Slow Code: Top 5 Ways to Make Your PowerShell Scripts Run Faster

Article
07/12/2017

Slow code?

Are you frustrated by slow PowerShell scripts? Is it impacting business processes? Need help tuning your scripts? Today's post is for you.

Can you identify with any of these customer slow PowerShell stories?

Case #1

Customer is scanning Active Directory Domain Controllers in multiple domains and forests scattered all over the state on slow links. This key audit data takes 62 hours to collect and impacts the business response to audit requests. After applying these techniques, the customer reports that the script now completes in 30 minutes.

Case #2

Customer needs to update user licensing on Office 365 for daily new user provisioning. This impacts the business due to 10 hour run time of the script. After applying these optimization tips, the script finishes in 14 minutes.

Case #3

Customer is parsing SCCM client log files that rotate every few minutes. But the script takes longer to run than the log refresh interval. After applying these techniques, the script is 10% of its original length and runs 10 times faster.

Scripting Secrets

After several years of teaching and advising PowerShell scripting I have observed some routine practices that lead to poor script performance. Often this happens with people who copy and paste their scripts from internet sources without truly understanding the language. Other times it simply comes from a lack of formal training. Regardless, today I am going to share with you the secrets I have shared with many customers to improve their script run time.
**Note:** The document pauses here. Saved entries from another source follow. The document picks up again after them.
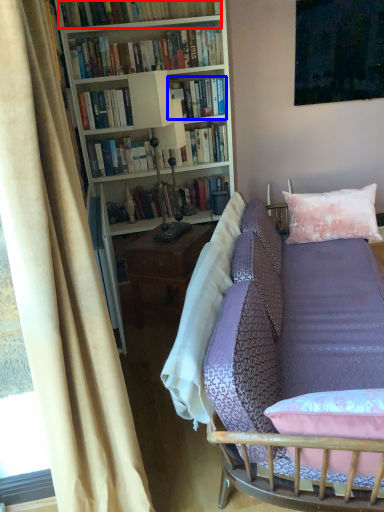 Question: Among these objects, which one is farthest to the camera, book (highlighted by a red box) or book (highlighted by a blue box)?

Choices:
 (A) book
 (B) book

Answer: (B) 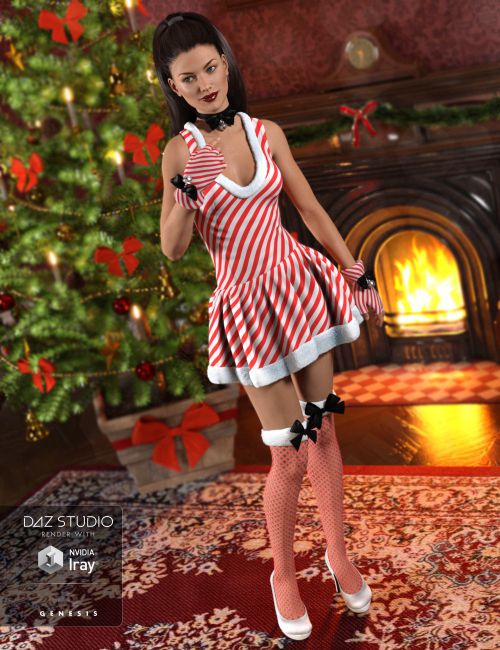 At what (x,y) coordinates should I click in order to perform the action: click on fireplace. Please return your answer as a coordinate pair (x, y). The height and width of the screenshot is (650, 500). Looking at the image, I should click on (424, 203). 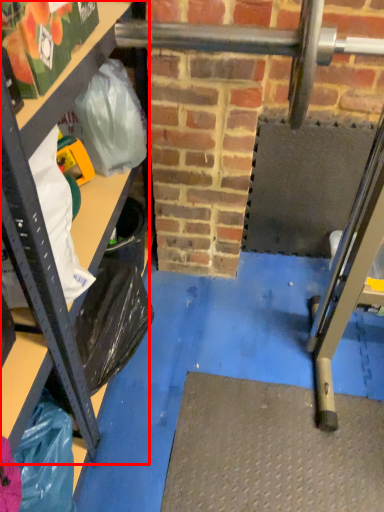 Question: From the image's perspective, where is shelf (annotated by the red box) located in relation to grocery bag in the image?

Choices:
 (A) below
 (B) above

Answer: (B) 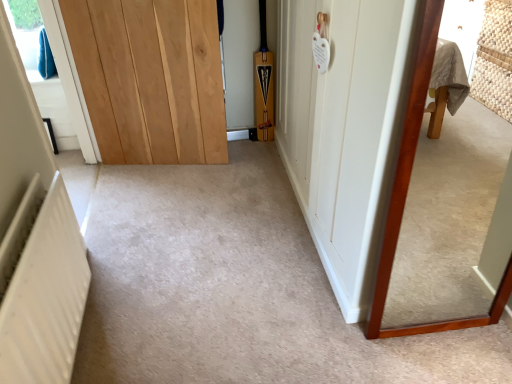 What is the approximate width of white textured radiator at lower left?

white textured radiator at lower left is 3.63 inches wide.

Identify the location of white wood door at center, the first door from the right. The image size is (512, 384). (342, 128).

This screenshot has height=384, width=512. Describe the element at coordinates (56, 70) in the screenshot. I see `white plastic radiator at lower left` at that location.

What are the coordinates of `white plastic radiator at lower left` in the screenshot? It's located at (56, 70).

I want to click on white textured radiator at lower left, so click(42, 287).

From the image's perspective, is white plastic radiator at lower left above white wood door at center, which is the second door from left to right?

No, from the image's perspective, white plastic radiator at lower left is not over white wood door at center, which is the second door from left to right.

Considering the sizes of white plastic radiator at lower left and white wood door at center, which is the second door from left to right, in the image, is white plastic radiator at lower left taller or shorter than white wood door at center, which is the second door from left to right,?

In the image, white plastic radiator at lower left appears to be shorter than white wood door at center, which is the second door from left to right.

Where is `window located underneath the white wood door at center, which is the second door from left to right (from a real-world perspective)`? The height and width of the screenshot is (384, 512). window located underneath the white wood door at center, which is the second door from left to right (from a real-world perspective) is located at coordinates 56,70.

Is white plastic radiator at lower left facing away from white wood door at center, the first door from the right?

white plastic radiator at lower left is not turned away from white wood door at center, the first door from the right.

Between point (223, 137) and point (421, 49), which one is positioned in front?

Positioned in front is point (421, 49).

From the image's perspective, which one is positioned higher, light brown wood door at center, the 1th door from the left, or wooden-framed mirror at right?

From the image's view, light brown wood door at center, the 1th door from the left, is above.

Consider the image. Considering the sizes of light brown wood door at center, the 1th door from the left, and wooden-framed mirror at right in the image, is light brown wood door at center, the 1th door from the left, wider or thinner than wooden-framed mirror at right?

Clearly, light brown wood door at center, the 1th door from the left, has more width compared to wooden-framed mirror at right.

Is point (444, 178) behind point (338, 77)?

Yes, it is.

From the image's perspective, is wooden-framed mirror at right over white wood door at center, the first door from the right?

No.

You are a GUI agent. You are given a task and a screenshot of the screen. Output one action in this format:
    pyautogui.click(x=<x>, y=<y>)
    Task: Click on the mirror in front of the white wood door at center, which is the second door from left to right
    The image size is (512, 384).
    Given the screenshot: What is the action you would take?
    pyautogui.click(x=441, y=216)

From a real-world perspective, is wooden-framed mirror at right located beneath light brown wood door at center, the 1th door from the left?

No, from a real-world perspective, wooden-framed mirror at right is not under light brown wood door at center, the 1th door from the left.

Is light brown wood door at center, the 1th door from the left, located within wooden-framed mirror at right?

No, light brown wood door at center, the 1th door from the left, is not inside wooden-framed mirror at right.

Which object is further away from the camera, wooden-framed mirror at right or light brown wood door at center, the 1th door from the left?

light brown wood door at center, the 1th door from the left, is behind.

Considering the sizes of white wood door at center, which is the second door from left to right, and white textured radiator at lower left in the image, is white wood door at center, which is the second door from left to right, taller or shorter than white textured radiator at lower left?

white wood door at center, which is the second door from left to right, is taller than white textured radiator at lower left.

From a real-world perspective, is white wood door at center, the first door from the right, located higher than white textured radiator at lower left?

Yes, from a real-world perspective, white wood door at center, the first door from the right, is above white textured radiator at lower left.

Would you say white wood door at center, the first door from the right, contains white textured radiator at lower left?

Actually, white textured radiator at lower left is outside white wood door at center, the first door from the right.

From the picture: Can you tell me how much light brown wood door at center, the 2th door from the right, and white textured radiator at lower left differ in facing direction?

They differ by 99.7 degrees in their facing directions.

From the picture: Is light brown wood door at center, the 2th door from the right, positioned with its back to white textured radiator at lower left?

No, light brown wood door at center, the 2th door from the right, is not facing the opposite direction of white textured radiator at lower left.

From the picture: Is light brown wood door at center, the 1th door from the left, positioned before white textured radiator at lower left?

No.

Could you measure the distance between light brown wood door at center, the 1th door from the left, and white textured radiator at lower left?

3.57 feet.

Which object is more forward, white textured radiator at lower left or white wood door at center, the first door from the right?

white textured radiator at lower left.

From a real-world perspective, is white textured radiator at lower left positioned over white wood door at center, which is the second door from left to right, based on gravity?

No, from a real-world perspective, white textured radiator at lower left is not over white wood door at center, which is the second door from left to right

Between white textured radiator at lower left and white wood door at center, the first door from the right, which one has smaller width?

white textured radiator at lower left is thinner.

Where is `door that is the 1st one when counting upward from the white plastic radiator at lower left (from the image's perspective)`? This screenshot has width=512, height=384. door that is the 1st one when counting upward from the white plastic radiator at lower left (from the image's perspective) is located at coordinates (342, 128).

Which door is the 2nd one when counting from the back of the wooden-framed mirror at right? Please provide its 2D coordinates.

[(150, 78)]

From the image, which object appears to be farther from light brown wood door at center, the 1th door from the left, wooden-framed mirror at right or white textured radiator at lower left?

The classic programming trade-off is speed vs. memory. We want to be aware of both as we write the most efficient code.

Problem #0: Not using cmdlet parameter filters

There is an ancient PowerShell pipeline proverb: Filter left, format right. Disobey it, and your script will take a while. It means that you should filter the pipeline objects as far to the left as possible. And formatting cmdlets should always go at the end, never the middle.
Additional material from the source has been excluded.